Output each record exactly as given. Leave out every picture.

[Collection entries]
_ _ _ _ _ _ _

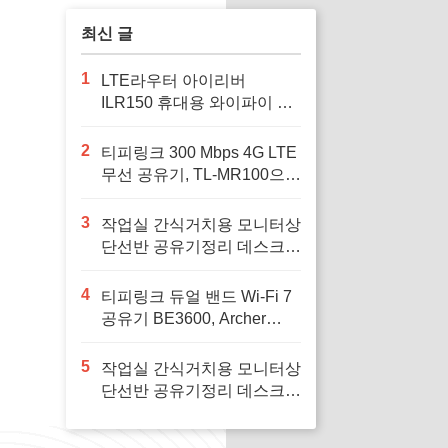
린 보호가 필수인 아
이패드 사용자에게
최신 글
적합
1
LTE라우터 아이리버
ILR150 휴대용 와이파이 공
유기 차량용와이파이, 여행
중 안정적인 인터넷 연결을
2
티피링크 300 Mbps 4G LTE
위해
무선 공유기, TL-MR100으로
안정적인 인터넷 환경을 구
축하세요
3
작업실 간식거치용 모니터상
단선반 공유기정리 데스크꾸
미기 셋탑박스 공간활용, 작
업 공간을 깔끔하게 정리하
4
티피링크 듀얼 밴드 Wi-Fi 7
고 싶은 사람에게 필요하다
공유기 BE3600, Archer
BE230, 1개로 집안의 인터
넷 속도를 혁신하세요
5
작업실 간식거치용 모니터상
단선반 공유기정리 데스크꾸
미기 셋탑박스 공간활용, 재
택 근무 공간을 효율적으로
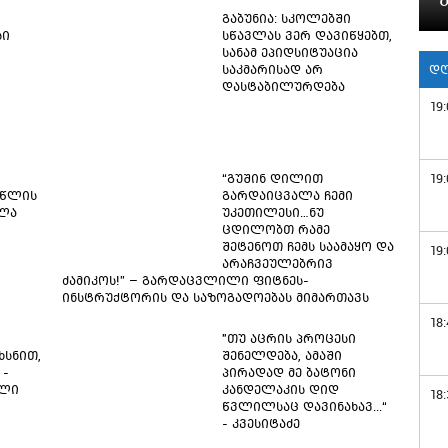
გაბუნია: სკოლებში
სი
სწავლას ვერ დავიწყებთ,
სანამ ეპიდსიტუაცია
საკმარისად არ
დღ
დასტაბილურდება
19:
“გუშინ დილით
19:
 წლის
გარდაიცვალა ჩემი
ალა
უკეთილესი…ნუ
ცდილობთ რამე
შეტენოთ ჩემს საამაყო და
19:
არაჩვეულებრივ
ძამიკოს!” – გარდაცვლილი ფიტნეს-
ინსტრუქტორის და საზოგადოებას მიმართავს
18:
"თუ აცრის პროცესი
ხსნით,
შენელდება, ამაში
 -
პირადად მე ბატონი
ილი
კანდელაკის დიდ
18:
წვლილსაც დავინახავ...“
- კვესიტაძე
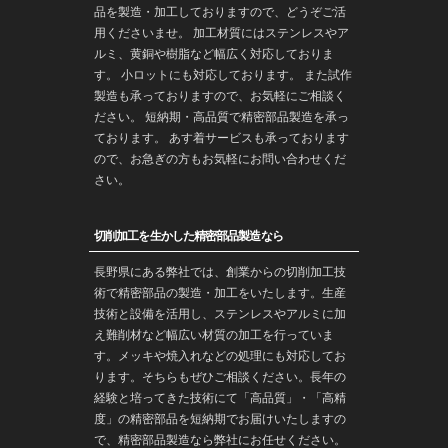
品を製造・加工しておりますので、どうぞご活
用くださいませ。 加工材質にはステンレスやア
ルミ、黄銅や樹脂など幅広く対応しておりま
す。 小ロットにも対応しております。 また
試作
製造
も承っておりますので、お気軽にご相談く
ださい。 短納期・高品質で
精密部品
製造を承っ
ております。 あす着サービスも承っております
ので、お急ぎの方もお気軽にお問い合わせくだ
さい。
切削加工を生かした精密部品製造なら
長野
県にある弊社では、創業からの
切削加工
技
術で
精密部品
の製造・
加工
をいたします。生産
技術と設備を活用し、ステンレスやアルミに加
え難削材など幅広い材質の加工を行っていま
す。メッキや焼入れなどの処理にも対応してお
ります。そちらもぜひご相談ください。長年の
経験と培ってきた技術にて「高品質」・「高精
度」の精密部品を
短納期
でお届けいたしますの
で、精密部品製造なら弊社にお任せください。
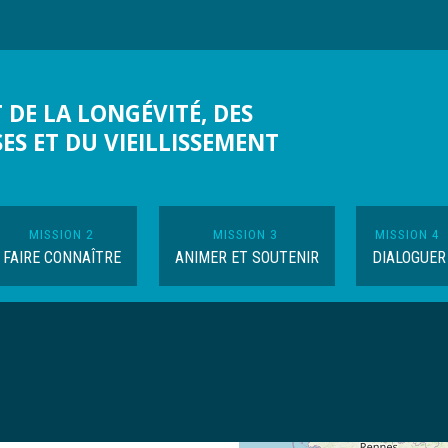
 DE LA LONGÉVITÉ, DES
SES ET DU VIEILLISSEMENT
MISSION 2
MISSION 3
MISSION 4
FAIRE CONNAÎTRE
ANIMER ET SOUTENIR
DIALOGUER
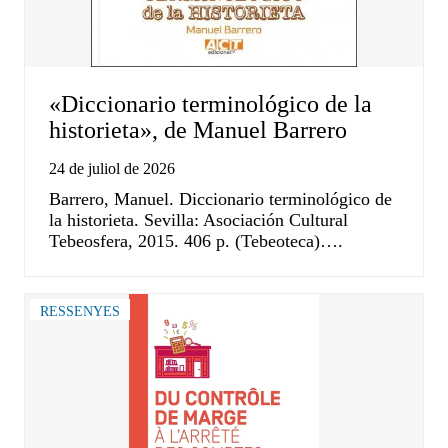
«Diccionario terminológico de la
historieta», de Manuel Barrero
24 de juliol de 2026
Barrero, Manuel. Diccionario terminológico de
la historieta. Sevilla: Asociación Cultural
Tebeosfera, 2015. 406 p. (Tebeoteca)….
RESSENYES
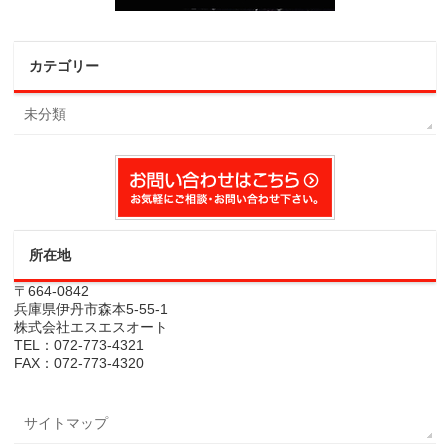
カテゴリー
未分類
所在地
〒664-0842
兵庫県伊丹市森本5-55-1
株式会社エスエスオート
TEL：072-773-4321
FAX：072-773-4320
サイトマップ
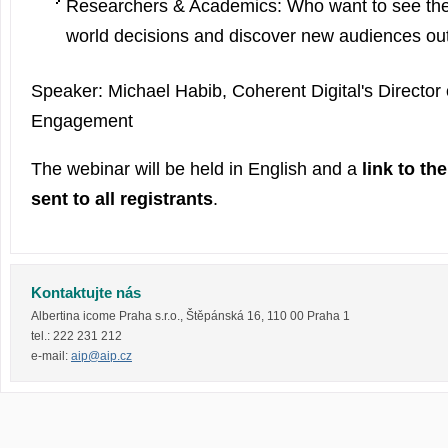
Researchers & Academics: Who want to see thei
world decisions and discover new audiences ou
Speaker: Michael Habib, Coherent Digital's Director
Engagement
The webinar will be held in English and a
link to th
sent to all registrants
.
Kontaktujte nás
Albertina icome Praha s.r.o.
,
Štěpánská 16
,
110 00
Praha 1
tel.:
222 231 212
e-mail:
aip@aip.cz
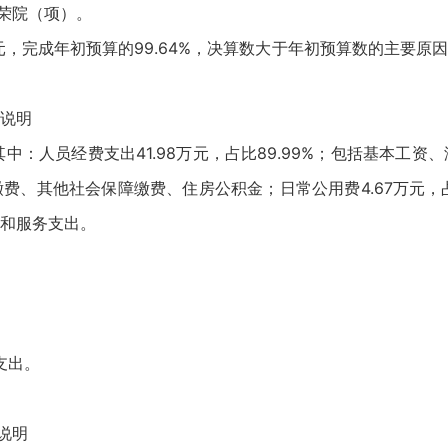
荣院（项）。
万元，完成年初预算的99.64%，决算数大于年初预算数的主要
说明
其中：人员经费支出41.98万元，占比89.99%；包括基本工
、其他社会保障缴费、住房公积金；日常公用费4.67万元，占
和服务支出。
支出。
说明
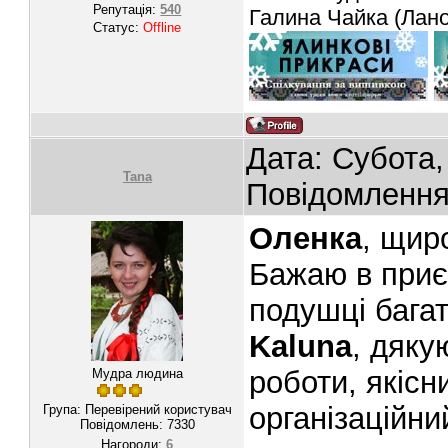
Репутація:
540
Галина Чайка (Лан
Статус:
Offline
Дата: Субота,
Tana
Повідомленн
Оленка
, щир
Бажаю в приєм
подушці багат
Kaluna
, дяку
роботи, якісн
Мудра людина
організаційний
Група: Перевірений користувач
Повідомлень:
7330
Нагороди:
6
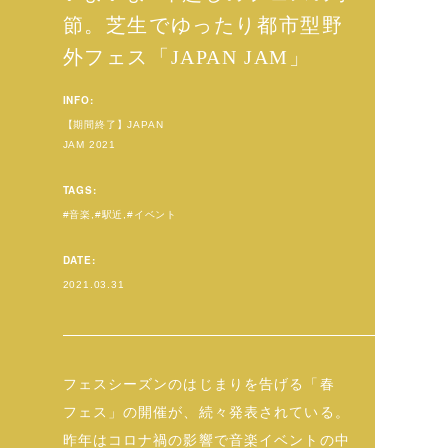
節。芝生でゆったり都市型野
外フェス「JAPAN JAM」
INFO:
【期間終了】JAPAN
JAM 2021
TAGS:
音楽
駅近
イベント
DATE:
2021.03.31
フェスシーズンのはじまりを告げる「春
フェス」の開催が、続々発表されている。
昨年はコロナ禍の影響で音楽イベントの中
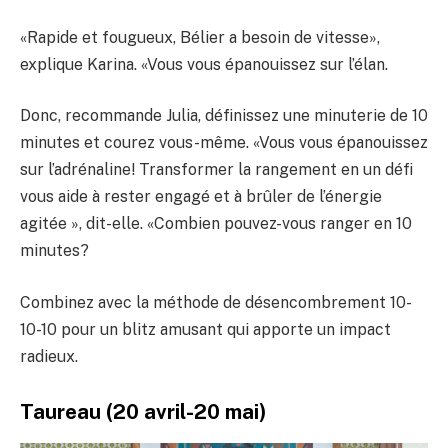
«Rapide et fougueux, Bélier a besoin de vitesse»,
explique Karina. «Vous vous épanouissez sur l’élan.
Donc, recommande Julia, définissez une minuterie de 10
minutes et courez vous-même. «Vous vous épanouissez
sur l’adrénaline! Transformer la rangement en un défi
vous aide à rester engagé et à brûler de l’énergie
agitée », dit-elle. «Combien pouvez-vous ranger en 10
minutes?
Combinez avec la méthode de désencombrement 10-
10-10 pour un blitz amusant qui apporte un impact
radieux.
Taureau (20 avril-20 mai)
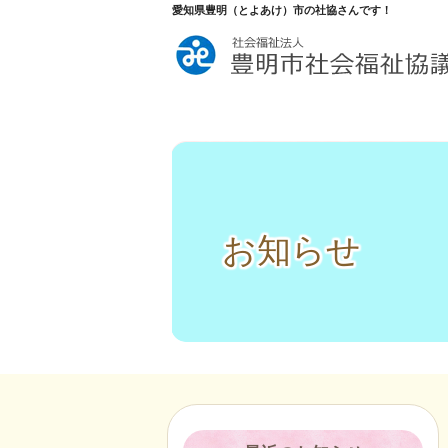
愛知県豊明（とよあけ）市の社協さんです！
お知らせ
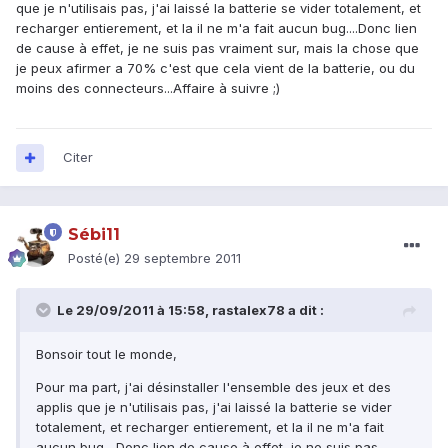
que je n'utilisais pas, j'ai laissé la batterie se vider totalement, et
recharger entierement, et la il ne m'a fait aucun bug....Donc lien
de cause à effet, je ne suis pas vraiment sur, mais la chose que
je peux afirmer a 70% c'est que cela vient de la batterie, ou du
moins des connecteurs...Affaire à suivre ;)
Citer
Sébi11
Posté(e)
29 septembre 2011
Le 29/09/2011 à 15:58, rastalex78 a dit :
Bonsoir tout le monde,
Pour ma part, j'ai désinstaller l'ensemble des jeux et des
applis que je n'utilisais pas, j'ai laissé la batterie se vider
totalement, et recharger entierement, et la il ne m'a fait
aucun bug....Donc lien de cause à effet, je ne suis pas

_ _ _ _ _ _ _

Result
린 보호가 필수인 아
이패드 사용자에게
최신 글
적합
1
LTE라우터 아이리버
ILR150 휴대용 와이파이 공
유기 차량용와이파이, 여행
중 안정적인 인터넷 연결을
2
티피링크 300 Mbps 4G LTE
위해
무선 공유기, TL-MR100으로
안정적인 인터넷 환경을 구
축하세요
3
작업실 간식거치용 모니터상
단선반 공유기정리 데스크꾸
미기 셋탑박스 공간활용, 작
업 공간을 깔끔하게 정리하
4
티피링크 듀얼 밴드 Wi-Fi 7
고 싶은 사람에게 필요하다
공유기 BE3600, Archer
BE230, 1개로 집안의 인터
넷 속도를 혁신하세요
5
작업실 간식거치용 모니터상
단선반 공유기정리 데스크꾸
미기 셋탑박스 공간활용, 재
택 근무 공간을 효율적으로
გაბუნია: სკოლებში
სი
სწავლას ვერ დავიწყებთ,
სანამ ეპიდსიტუაცია
საკმარისად არ
დღ
დასტაბილურდება
19:
“გუშინ დილით
19:
 წლის
გარდაიცვალა ჩემი
ალა
უკეთილესი…ნუ
ცდილობთ რამე
შეტენოთ ჩემს საამაყო და
19:
არაჩვეულებრივ
ძამიკოს!” – გარდაცვლილი ფიტნეს-
ინსტრუქტორის და საზოგადოებას მიმართავს
18:
"თუ აცრის პროცესი
ხსნით,
შენელდება, ამაში
 -
პირადად მე ბატონი
ილი
კანდელაკის დიდ
18:
წვლილსაც დავინახავ...“
- კვესიტაძე
品を製造・加工しておりますので、どうぞご活
用くださいませ。 加工材質にはステンレスやア
ルミ、黄銅や樹脂など幅広く対応しておりま
す。 小ロットにも対応しております。 また
試作
製造
も承っておりますので、お気軽にご相談く
ださい。 短納期・高品質で
精密部品
製造を承っ
ております。 あす着サービスも承っております
ので、お急ぎの方もお気軽にお問い合わせくだ
さい。
切削加工を生かした精密部品製造なら
長野
県にある弊社では、創業からの
切削加工
技
術で
精密部品
の製造・
加工
をいたします。生産
技術と設備を活用し、ステンレスやアルミに加
え難削材など幅広い材質の加工を行っていま
す。メッキや焼入れなどの処理にも対応してお
ります。そちらもぜひご相談ください。長年の
経験と培ってきた技術にて「高品質」・「高精
度」の精密部品を
短納期
でお届けいたしますの
で、精密部品製造なら弊社にお任せください。
 DE LA LONGÉVITÉ, DES
SES ET DU VIEILLISSEMENT
MISSION 2
MISSION 3
MISSION 4
FAIRE CONNAÎTRE
ANIMER ET SOUTENIR
DIALOGUER
«Diccionario terminológico de la
historieta», de Manuel Barrero
24 de juliol de 2026
Barrero, Manuel. Diccionario terminológico de
la historieta. Sevilla: Asociación Cultural
Tebeosfera, 2015. 406 p. (Tebeoteca)….
RESSENYES
カテゴリー
未分類
所在地
〒664-0842
兵庫県伊丹市森本5-55-1
株式会社エスエスオート
TEL：072-773-4321
FAX：072-773-4320
サイトマップ
Researchers & Academics: Who want to see thei
world decisions and discover new audiences ou
Speaker: Michael Habib, Coherent Digital's Director
Engagement
The webinar will be held in English and a
link to th
sent to all registrants
.
Kontaktujte nás
Albertina icome Praha s.r.o.
,
Štěpánská 16
,
110 00
Praha 1
tel.:
222 231 212
e-mail:
aip@aip.cz
荣院（项）。
万元，完成年初预算的99.64%，决算数大于年初预算数的主要
说明
其中：人员经费支出41.98万元，占比89.99%；包括基本工
、其他社会保障缴费、住房公积金；日常公用费4.67万元，占
和服务支出。
支出。
说明
Репутація:
540
Галина Чайка (Лан
Статус:
Offline
Дата: Субота,
Tana
Повідомленн
Оленка
, щир
Бажаю в приєм
подушці багат
Kaluna
, дяку
роботи, якісн
Мудра людина
організаційний
Група: Перевірений користувач
Повідомлень:
7330
Нагороди:
6
節。芝生でゆったり都市型野
外フェス「JAPAN JAM」
INFO:
【期間終了】JAPAN
JAM 2021
TAGS:
音楽
駅近
イベント
DATE:
2021.03.31
フェスシーズンのはじまりを告げる「春
フェス」の開催が、続々発表されている。
昨年はコロナ禍の影響で音楽イベントの中
«Rapide et fougueux, Bélier a besoin de vitesse»,
explique Karina. «Vous vous épanouissez sur l’élan.
Donc, recommande Julia, définissez une minuterie de 10
minutes et courez vous-même. «Vous vous épanouissez
sur l’adrénaline! Transformer la rangement en un défi
vous aide à rester engagé et à brûler de l’énergie
agitée », dit-elle. «Combien pouvez-vous ranger en 10
minutes?
Combinez avec la méthode de désencombrement 10-
10-10 pour un blitz amusant qui apporte un impact
radieux.
Taureau (20 avril-20 mai)
愛知県豊明（とよあけ）市の社協さんです！
お知らせ
que je n'utilisais pas, j'ai laissé la batterie se vider totalement, et
recharger entierement, et la il ne m'a fait aucun bug....Donc lien
de cause à effet, je ne suis pas vraiment sur, mais la chose que
je peux afirmer a 70% c'est que cela vient de la batterie, ou du
moins des connecteurs...Affaire à suivre ;)
Citer
Sébi11
Posté(e)
29 septembre 2011
Le 29/09/2011 à 15:58, rastalex78 a dit :
Bonsoir tout le monde,
Pour ma part, j'ai désinstaller l'ensemble des jeux et des
applis que je n'utilisais pas, j'ai laissé la batterie se vider
totalement, et recharger entierement, et la il ne m'a fait
aucun bug....Donc lien de cause à effet, je ne suis pas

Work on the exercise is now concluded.